Prototype app: Misinformation research explorer

This application is intended for visual exploration and discovery of research publications on misinformation, disinformation and fake news. Every particle in the visualisation is an academic publication. The particles are positioned in space based on the semantic similarity of the paper abstracts; the closer two points are, the more semantically similar their abstracts. You can hover over the particles to read their titles and you can click them to be redirected to the original source. You can zoom in the visualisation by scrolling and you can reset the view by double clicking the white space within the figure.

You can specify a range for the papers’ publication date. You can also show papers with a particular set of fields of study. Microsoft Academic Graph uses a 6-level hierarchy where level 0 is high level disciplines such as Biology and Computer science while level 5 contains the most granular paper keywords. Using the sidebar filters, you can first choose the level of the field of study and then pick specific keywords within it.

Deployment Link to heading

This is a Streamlit app that I deployed on AWS Elasticbeanstalk with Docker. The code is open source and you can find it here.

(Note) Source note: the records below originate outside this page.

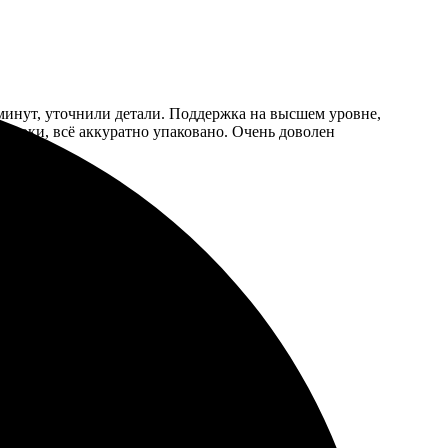
 минут, уточнили детали. Поддержка на высшем уровне,
 сроки, всё аккуратно упаковано. Очень доволен
те, цвета яркие. Буду заказывать еще.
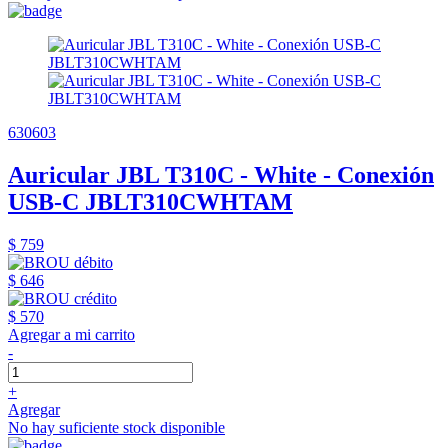
630603
Auricular JBL T310C - White - Conexión
USB-C JBLT310CWHTAM
$ 759
$ 646
$ 570
Agregar a mi carrito
-
+
Agregar
No hay suficiente stock disponible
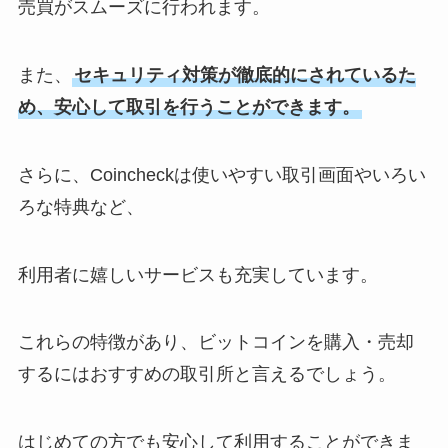
売買がスムーズに行われます。
また、
セキュリティ対策が徹底的にされているた
め、安心して取引を行うことができます。
さらに、Coincheckは使いやすい取引画面やいろい
ろな特典など、
利用者に嬉しいサービスも充実しています。
これらの特徴があり、ビットコインを購入・売却
するにはおすすめの取引所と言えるでしょう。
はじめての方でも安心して利用することができま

Data & Methods Link to heading

I collected all of the publications from Microsoft Academic Graph that were published between 2000 and 2020 and contained one of the following terms as a field of study:

  • misinformation
  • disinformation
  • fake news

I fetched approximately 15K publications. This visualisations shows only those with a DOI - that’s ~5K documents.

To create the 2D visualisation, I encoded the paper abstracts to dense vectors using a sentence-DistilBERT model. That produced a 768-dimensional vector for each document which I projected to a 2D space with UMAP.